Chef d’œuvres de l’artisanat ancestral, l’argenterie et l’orfèvrerie du XVIIIe siècle gardent une mémoire immuable du travail hors-pair des orfèvres français

argenterie

 

Argenterie orfèvrerie 18e siècle : de l’inspiration à la création unique

Depuis l’Antiquité, l’argenterie est très utilisée pour l’usage domestique, le culte, l’art de la table et les arts décoratifs : timbales, chandeliers et couverts en argent rencontrent très un franc succès… L’orfèvrerie, travail de l’argenterie en argent massif, est l’art de la fabrication et de la restauration des objets en métaux précieux. Monnaies, médailles, bijoux, objets décoratifs et utilitaires reflètent les évolutions des coutumes et modes de vie du XVIIIe siècle.

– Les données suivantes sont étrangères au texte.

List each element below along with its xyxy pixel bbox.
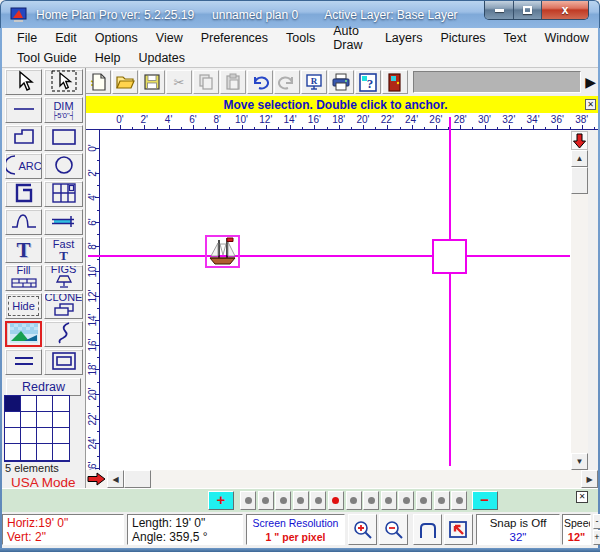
fast-text-tool-button[interactable]: FastT — [44, 237, 83, 263]
fit-view-button[interactable] — [413, 514, 442, 545]
menu-options[interactable]: Options — [86, 31, 147, 45]
scroll-up-button[interactable]: ▲ — [571, 150, 588, 167]
text-tool-button[interactable]: T — [5, 237, 42, 263]
horizontal-scrollbar-track[interactable] — [86, 470, 598, 488]
grid-cell[interactable] — [5, 428, 21, 444]
select-group-tool-button[interactable] — [44, 69, 83, 95]
layer-dot-button-3[interactable] — [275, 491, 291, 510]
inner-rectangle-tool-button[interactable] — [44, 349, 83, 375]
zoom-selection-button[interactable] — [444, 514, 473, 545]
horizontal-scrollbar-thumb[interactable] — [124, 470, 151, 488]
grid-cell[interactable] — [21, 412, 37, 428]
circle-tool-button[interactable] — [44, 153, 83, 179]
speed-decrease-button[interactable]: - — [593, 514, 600, 529]
vertical-scrollbar-thumb[interactable] — [571, 167, 588, 194]
remove-layer-button[interactable]: − — [472, 491, 498, 510]
grid-cell[interactable] — [37, 444, 53, 460]
layer-dot-button-7[interactable] — [346, 491, 362, 510]
close-button[interactable]: x — [542, 1, 588, 19]
grid-cell[interactable] — [53, 396, 69, 412]
layer-dot-button-4[interactable] — [293, 491, 309, 510]
layer-dot-button-5[interactable] — [310, 491, 326, 510]
fill-tool-button[interactable]: Fill — [5, 265, 42, 291]
rectangle-tool-button[interactable] — [44, 125, 83, 151]
drawing-canvas[interactable] — [100, 130, 571, 470]
figures-tool-button[interactable]: FIGS — [44, 265, 83, 291]
grid-cell[interactable] — [53, 444, 69, 460]
grid-cell[interactable] — [21, 396, 37, 412]
toolbar-scroll-right-icon[interactable]: ▶ — [585, 74, 596, 90]
dot-bar-close-icon[interactable]: ✕ — [576, 491, 588, 503]
snap-panel[interactable]: Snap is Off 32" — [476, 514, 560, 545]
element-selection-grid[interactable] — [4, 395, 70, 462]
menu-auto-draw[interactable]: Auto Draw — [324, 24, 376, 52]
stairs-tool-button[interactable] — [5, 181, 42, 207]
grid-cell[interactable] — [37, 428, 53, 444]
grid-cell[interactable] — [37, 412, 53, 428]
line-tool-button[interactable] — [5, 97, 42, 123]
vertical-scrollbar-track[interactable] — [571, 150, 588, 470]
open-plan-button[interactable] — [112, 70, 138, 94]
menu-text[interactable]: Text — [495, 31, 536, 45]
exit-button[interactable] — [382, 70, 408, 94]
grid-cell[interactable] — [5, 396, 21, 412]
copy-button[interactable] — [193, 70, 219, 94]
scroll-down-button[interactable]: ▼ — [571, 453, 588, 470]
grid-cell[interactable] — [5, 444, 21, 460]
menu-tools[interactable]: Tools — [277, 31, 324, 45]
undo-button[interactable] — [247, 70, 273, 94]
windows-tool-button[interactable] — [44, 181, 83, 207]
grid-cell[interactable] — [21, 444, 37, 460]
new-plan-button[interactable] — [85, 70, 111, 94]
polyline-tool-button[interactable] — [5, 125, 42, 151]
grid-cell[interactable] — [37, 396, 53, 412]
scroll-right-button[interactable]: ▶ — [581, 470, 598, 488]
print-button[interactable] — [328, 70, 354, 94]
menu-edit[interactable]: Edit — [46, 31, 86, 45]
select-tool-button[interactable] — [5, 69, 42, 95]
layer-dot-button-6[interactable] — [328, 491, 344, 510]
grid-cell[interactable] — [53, 428, 69, 444]
zoom-in-button[interactable] — [348, 514, 377, 545]
ship-selection-box[interactable] — [205, 235, 240, 268]
pan-red-arrow-icon[interactable] — [87, 472, 106, 486]
paste-button[interactable] — [220, 70, 246, 94]
menu-view[interactable]: View — [147, 31, 192, 45]
add-layer-button[interactable]: + — [208, 491, 234, 510]
scroll-left-button[interactable]: ◀ — [107, 470, 124, 488]
help-button[interactable]: ? — [355, 70, 381, 94]
menu-preferences[interactable]: Preferences — [192, 31, 277, 45]
arc-tool-button[interactable]: ARC — [5, 153, 42, 179]
menu-layers[interactable]: Layers — [376, 31, 432, 45]
message-close-icon[interactable]: ✕ — [585, 99, 596, 110]
parallel-lines-tool-button[interactable] — [5, 349, 42, 375]
wall-tool-button[interactable] — [44, 209, 83, 235]
save-plan-button[interactable] — [139, 70, 165, 94]
picture-tool-button[interactable] — [5, 321, 42, 347]
maximize-button[interactable] — [514, 1, 542, 19]
roof-curve-tool-button[interactable] — [5, 209, 42, 235]
layer-dot-button-9[interactable] — [381, 491, 397, 510]
screen-res-button[interactable]: R — [301, 70, 327, 94]
layer-dot-button-10[interactable] — [398, 491, 414, 510]
clone-tool-button[interactable]: CLONE — [44, 293, 83, 319]
hide-tool-button[interactable]: Hide — [5, 293, 42, 319]
layer-dot-button-8[interactable] — [363, 491, 379, 510]
cut-button[interactable]: ✂ — [166, 70, 192, 94]
freehand-tool-button[interactable] — [44, 321, 83, 347]
layer-dot-button-1[interactable] — [240, 491, 256, 510]
speed-increase-button[interactable]: + — [593, 530, 600, 545]
menu-pictures[interactable]: Pictures — [431, 31, 494, 45]
redo-button[interactable] — [274, 70, 300, 94]
minimize-button[interactable] — [485, 1, 514, 19]
grid-cell[interactable] — [53, 412, 69, 428]
menu-help[interactable]: Help — [86, 51, 130, 65]
zoom-out-button[interactable] — [379, 514, 408, 545]
grid-cell[interactable] — [5, 412, 21, 428]
anchor-selection-square[interactable] — [432, 239, 467, 274]
dimension-tool-button[interactable]: DIM├5'0"┤ — [44, 97, 83, 123]
redraw-button[interactable]: Redraw — [6, 378, 81, 396]
scroll-up-red-arrow-button[interactable] — [571, 131, 588, 150]
layer-dot-button-13[interactable] — [451, 491, 467, 510]
layer-dot-button-2[interactable] — [258, 491, 274, 510]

L’argenterie et l’orfèvrerie du 18ème marient leur valeur utilitaire, leur valeur décorative et leur valeur en poids de métal. A l’époque de la Renaissance, la découverte d’un gisement d’argent sud-américain démocratise la fabrication d’argenterie et d’orfèvrerie dans le monde entier au XVIIIe siècle. En France, Louis XIV impose sous son règne la fonte nationale de l’orfèvrerie d’or et d’argent car les caisses royales sont vides.

L’argent et l’orfèvre au XVIII

Pendant le règne de Louis XV, les orfèvres se réunissent en corporations et établissent des règles strictes de fabrication pour l’argenterie et l’orfèvrerie. Le poinçon entre en vigueur pour faciliter les contrôles rigoureux de fabrication (année, ville) et pour certifier l’authenticité des pièces réalisées. La timbale devient la pièce phare de l’argenterie ancienne du XVIIIe siècle.

Une grande quantité de pièces en argent massif est produite notamment pour les arts de la table : couverts, coquetiers, timbales, plats de service, tasses à vin, mouchettes, verseuses, rafraîchissoirs, huiliers-vinaigriers, saupoudreuses, flambeaux, bougeoirs… Durant le 18ème siècle, le métal argenté remplace l’argent massif pour la fabrication des pièces de grandes tailles.